**What is needed**: Below are records; please give the number of their lines that contain the string "všem", and only that number.

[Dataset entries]
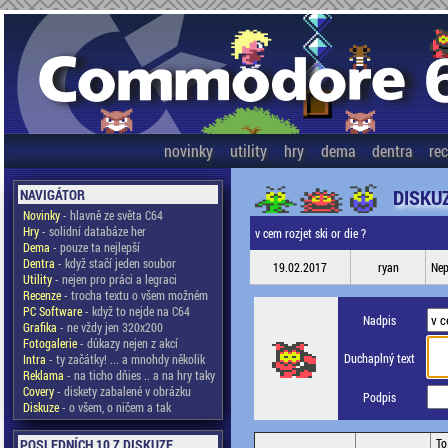
novinky
utility
hry
dema
dentra
re
DISKU
NAVIGÁTOR
Novinky
- hlavně ze světa C64
Hry
- solidní databáze her
v cem rozjet ski or die ?
Dema
- pouze ta nejlepší
Dentra
- když stačí jeden soubor
19.02.2017
ryan
Nep
Utility
- nejen pro práci a legraci
Recenze
- trocha textu o všem možném
PC Software
- když to nejde na C64
Nadpis
Grafika
- ne vždy jen 320x200
Fotogalerie
- důkazy nejen z akcí
Duchaplný text
Intra
- ty začátky! ... a mnohdy několik
Reklama
- na ticho dňies .. a na hry taky
Covery
- diskety zabalené v obrázku
Podpis
Diskuze
- o všem, o ničem a tak
POSLEDNÍCH 10 Z DISKUZE
To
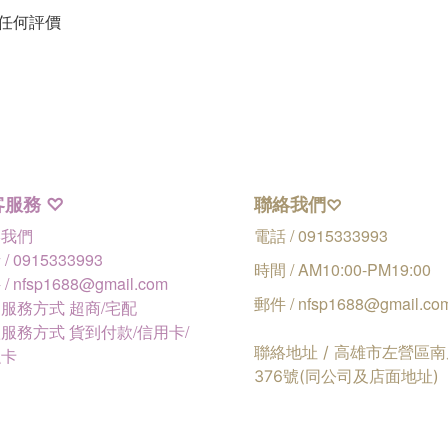
任何評價
客服務
聯絡我們
♡
♡
絡我們
電話 / 0915333993
/ 0915333993
時間 / AM10:00-PM19:00
/ nfsp1688@gmail.com
郵件 / nfsp1688@gmail.co
服務方式 超商/宅配
服務方式 貨到付款/信用卡/
聯絡地址 / 高雄市左營區
融卡
376號(同公司及店面地址)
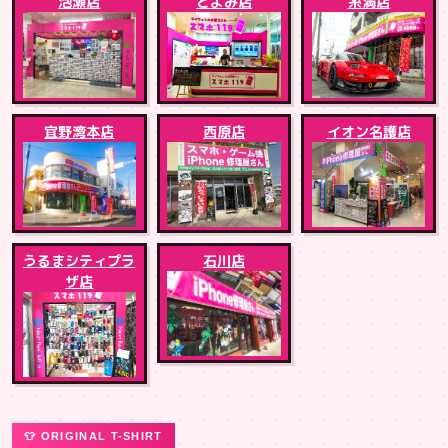
泡瀬店
とよみ店
糸満店
宜野湾本店
西原店
イオン名護店
うるまシティプラ
石川店
ザ店
👕 ORIGINAL T-SHIRT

**Response box**: 2